剛は月に頼ることなく東へ路をたどって、日光街道へ突き当たり、路地へ分け入って、隅田川の右岸へ抜け出た。あとはまっすぐに上流へ歩を進めればよい。初めての宵の路でも、躰はしっかり路順を覚えていた。
藍に包まれても、灯りの絶えぬ両岸はやはり人家や商家や蔵に埋め尽くされて見え、いくら歩いても河原は見えない。大川橋に通じる広小路の祭りのような人通りも昼と変わらぬどころか、むしろ賑わいを増して、師走の冷気を寄せつけぬかのようだ。
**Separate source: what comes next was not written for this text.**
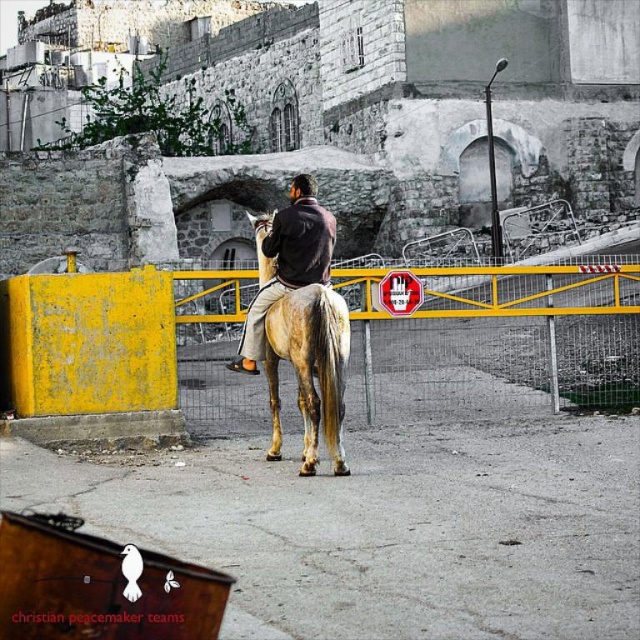 You are a photographer standing in the urban environment scene. You need to capture a photo of the dark brown leather jacket at center and the yellow metal fence at center. Based on their positions, which object should you adjust your camera to focus on first to ensure both are in the frame?

The yellow metal fence at center is positioned on the right side of dark brown leather jacket at center, so you should focus on the dark brown leather jacket at center first to ensure both are in the frame.

You are standing at the center of the image and want to walk towards the yellow metal fence at center. In which direction should you move?

The yellow metal fence at center is already at the center of the image, so you are already facing it directly. You don not need to move in any direction other than forward to reach it. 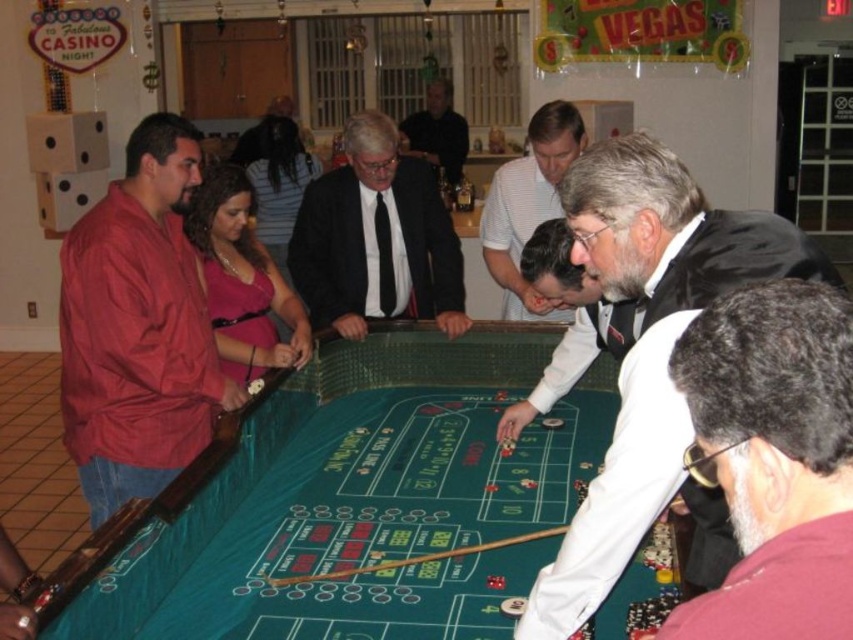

おのずと人波のつくる脈のようなものも拍を強め、いっそう容赦なくまつわり付くのだが、やはり躰に拒む気配はない。
脈は野宮のもやもやと居る流された仏たちの想いとますます重なって、この前にも増して交じりたがる。
剛は、これも同じだと思いつつ、脈に合わせるように足を送る。
喧騒が遠くなり、灯りが絶えて、風の匂いが変わる。
窯の黒煙は見えない。
仕置場の臭いはうっすらとだけれど届く。
そろそろだと思ったとき、突然、眼前に葦原が広がった。